The tags are designed and produced by Odegon (odor gone, get it?) Technologies, which says the soft, chemical-free, odorless, inert, non-allergenic and environmentally-friendly teabag-sized fabric tags offer an instant and effective way to combat body odor. The fragrance-free tags aren’t designed to absorb perspiration, but rather they house a piece of activated nano-porous material that captures and stores the molecules that cause body odor.
When they are sewn in or ironed on to the inside of a garment they capture and store the molecules responsible for body odor and will function 24 hours a day for the life of the garment regardless of how many washes or dry cleans it receives.

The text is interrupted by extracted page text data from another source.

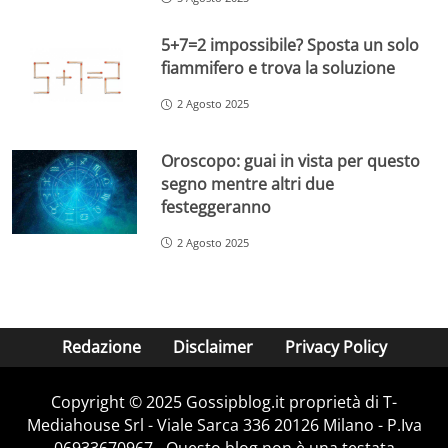
5+7=2 impossibile? Sposta un solo
fiammifero e trova la soluzione
2 Agosto 2025
Oroscopo: guai in vista per questo
segno mentre altri due
festeggeranno
2 Agosto 2025
Redazione
Disclaimer
Privacy Policy
Copyright © 2025 Gossipblog.it proprietà di T-
Mediahouse Srl - Viale Sarca 336 20126 Milano - P.Iva
06933670967 - Questo blog non è una testata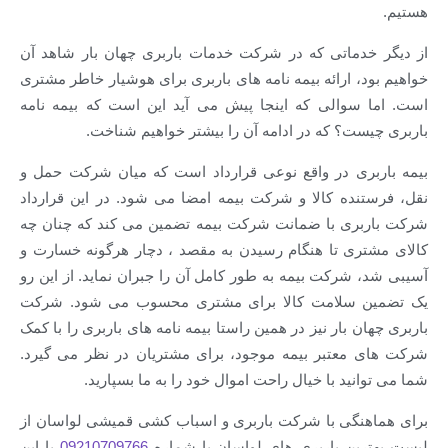
دماتی که در شرکت خدمات باربری چهان بار شاهد آن
، ارائه بیمه نامه های باربری برای هوشیار خاطر مشتری
سوالی که اینجا پیش می آید این است که بیمه نامه
ت؟ که در ادامه آن را بیشتر خواهیم شناخت.
ری در واقع نوعی قرارداد است که میان شرکت حمل و
نده کالا و شرکت بیمه امضا می شود. در این قرارداد
ری با ضمانت شرکت بیمه تضمین می کند که چنان چه
ری تا هنگام رسیدن به مقصد ، دچار هرگونه خسارت و
شرکت بیمه به طور کامل آن را جبران نماید. از این رو
 سلامت کالا برای مشتری محسوب می شود. شرکت
ن بار نیز در همین راستا بیمه نامه های باربری را با کمک
معتبر بیمه موجود، برای مشتریان در نظر می گیرد.
نید با خیال راحت اموال خود را به ما بسپارید.
نگی با شرکت باربری و اسباب کشی قمیشی لواسان از
ین باربری های لواسان با شماره
09210709766
با این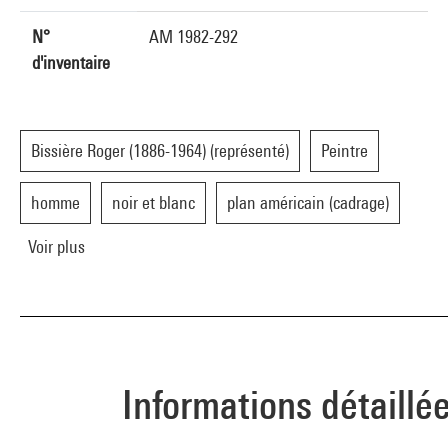
N°
AM 1982-292
d'inventaire
Bissière Roger (1886-1964) (représenté)
Peintre
homme
noir et blanc
plan américain (cadrage)
Voir plus
Informations détaillé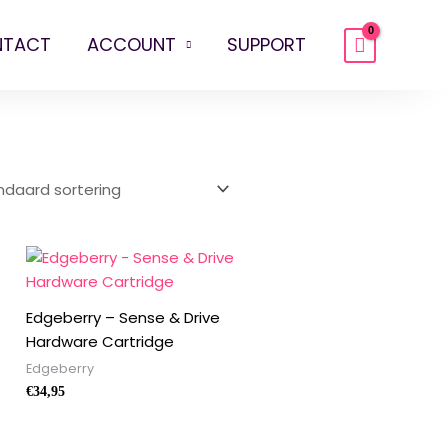
NTACT
ACCOUNT
SUPPORT
Edgeberry – Sense & Drive
Hardware Cartridge
Edgeberry
€
34,95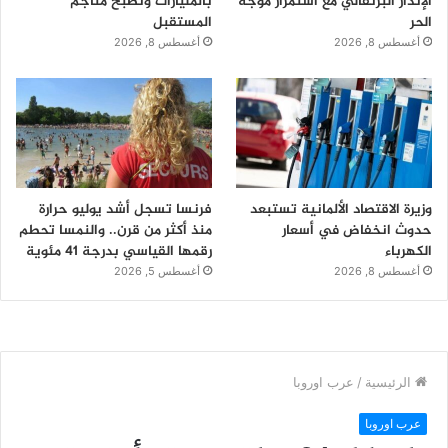
الإنذار البرتقالي مع استمرار موجة
بالمليارات وتصبح مناجم
الحر
المستقبل
أغسطس 8, 2026
أغسطس 8, 2026
وزيرة الاقتصاد الألمانية تستبعد
فرنسا تسجل أشد يوليو حرارة
حدوث انخفاض في أسعار
منذ أكثر من قرن.. والنمسا تحطم
الكهرباء
رقمها القياسي بدرجة 41 مئوية
أغسطس 8, 2026
أغسطس 5, 2026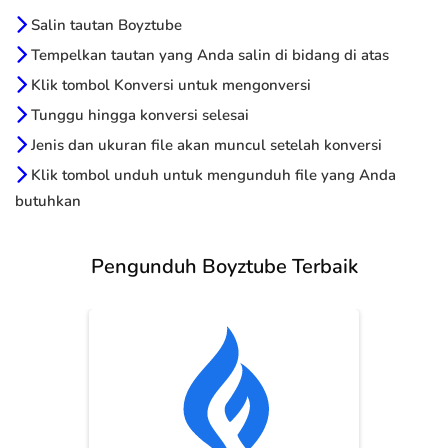
Salin tautan Boyztube
Tempelkan tautan yang Anda salin di bidang di atas
Klik tombol Konversi untuk mengonversi
Tunggu hingga konversi selesai
Jenis dan ukuran file akan muncul setelah konversi
Klik tombol unduh untuk mengunduh file yang Anda
butuhkan
Pengunduh Boyztube Terbaik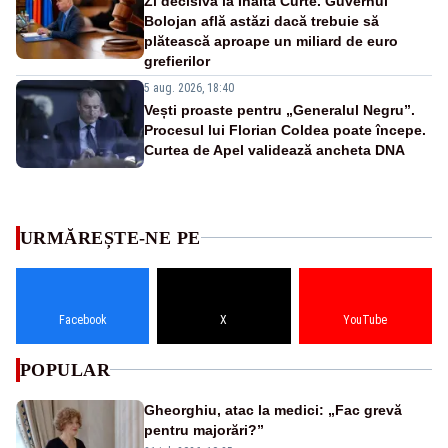
Zi decisivă la Înalta Curte. Guvernul
Bolojan află astăzi dacă trebuie să
plătească aproape un miliard de euro
grefierilor
5 aug. 2026, 18:40
Vești proaste pentru „Generalul Negru”.
Procesul lui Florian Coldea poate începe.
Curtea de Apel validează ancheta DNA
URMĂREȘTE-NE PE
Facebook
X
YouTube
POPULAR
Gheorghiu, atac la medici: „Fac grevă
pentru majorări?”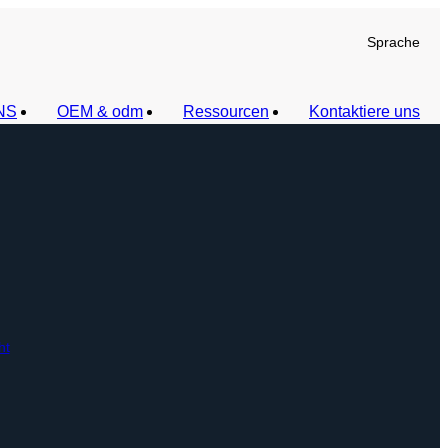
Sprache
NS
OEM & odm
Ressourcen
Kontaktiere uns
ht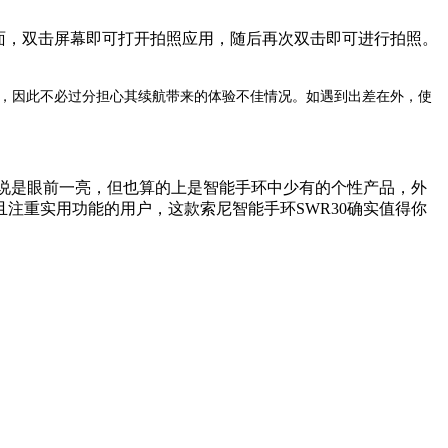
面，双击屏幕即可打开拍照应用，随后再次双击即可进行拍照。
活，因此不必过分担心其续航带来的体验不佳情况。如遇到出差在外，使
说是眼前一亮，但也算的上是智能手环中少有的个性产品，外
注重实用功能的用户，这款索尼智能手环SWR30确实值得你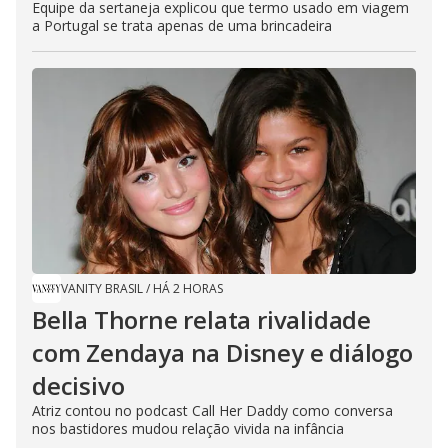
Equipe da sertaneja explicou que termo usado em viagem
a Portugal se trata apenas de uma brincadeira
VANITY BRASIL
/
HÁ 2 HORAS
Bella Thorne relata rivalidade
com Zendaya na Disney e diálogo
decisivo
Atriz contou no podcast Call Her Daddy como conversa
nos bastidores mudou relação vivida na infância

However, the company doesn’t recommend washing above 40 degrees Celsius and suggests that the garment be dry cleaned after 15 washes to allow any chemical residue found in washing powders to be released from the tags.
“We were right to assume that if the material met chemical, biological, radiological and nuclear (CBRN) suit requirements, it would easily tackle BO. We understand that deodorant products may not be keeping up with today’s active work and play lifestyles and that there is consumer reluctance to throw more chemicals at the problem, “ says Tom Rawlings, Odegon Technologies’ Managing Director.
The company envisions the tags being issued by employers as part of staff uniforms (thus avoiding awkward conversations over personal hygiene). And at a price of GBP11.95 (approx. US$18.25 at time of publication) for a pack of six (enough for three garments) they could make the perfect secret Santa gift for that guy in the office who isn’t aware he has a problem.